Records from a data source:
BEGIN
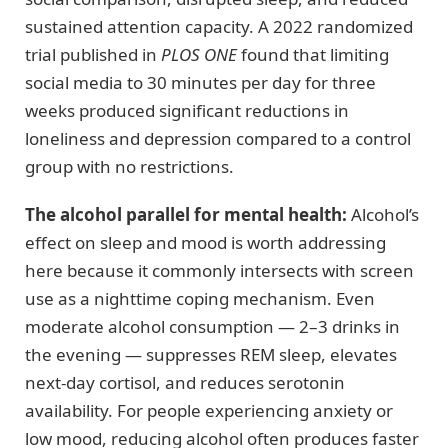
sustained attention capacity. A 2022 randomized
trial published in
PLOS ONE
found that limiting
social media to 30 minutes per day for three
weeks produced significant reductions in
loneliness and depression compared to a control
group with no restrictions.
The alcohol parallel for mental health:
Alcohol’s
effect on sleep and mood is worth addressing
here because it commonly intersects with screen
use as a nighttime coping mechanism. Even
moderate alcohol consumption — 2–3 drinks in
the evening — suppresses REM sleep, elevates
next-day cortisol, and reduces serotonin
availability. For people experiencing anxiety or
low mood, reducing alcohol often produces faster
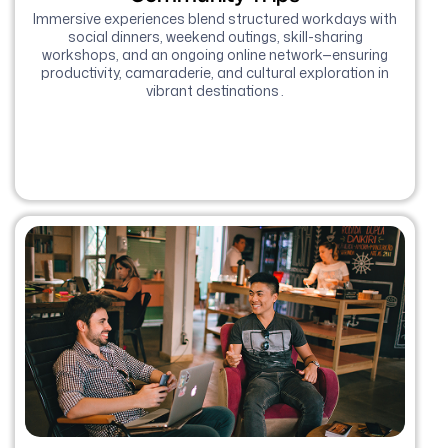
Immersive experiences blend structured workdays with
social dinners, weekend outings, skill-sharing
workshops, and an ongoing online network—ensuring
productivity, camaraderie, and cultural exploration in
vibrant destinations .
END
WORK REQUEST:
Your answer must be the count of lines in the data that contain "sleep", with no added words.

OUTPUT FOR THIS TASK:
2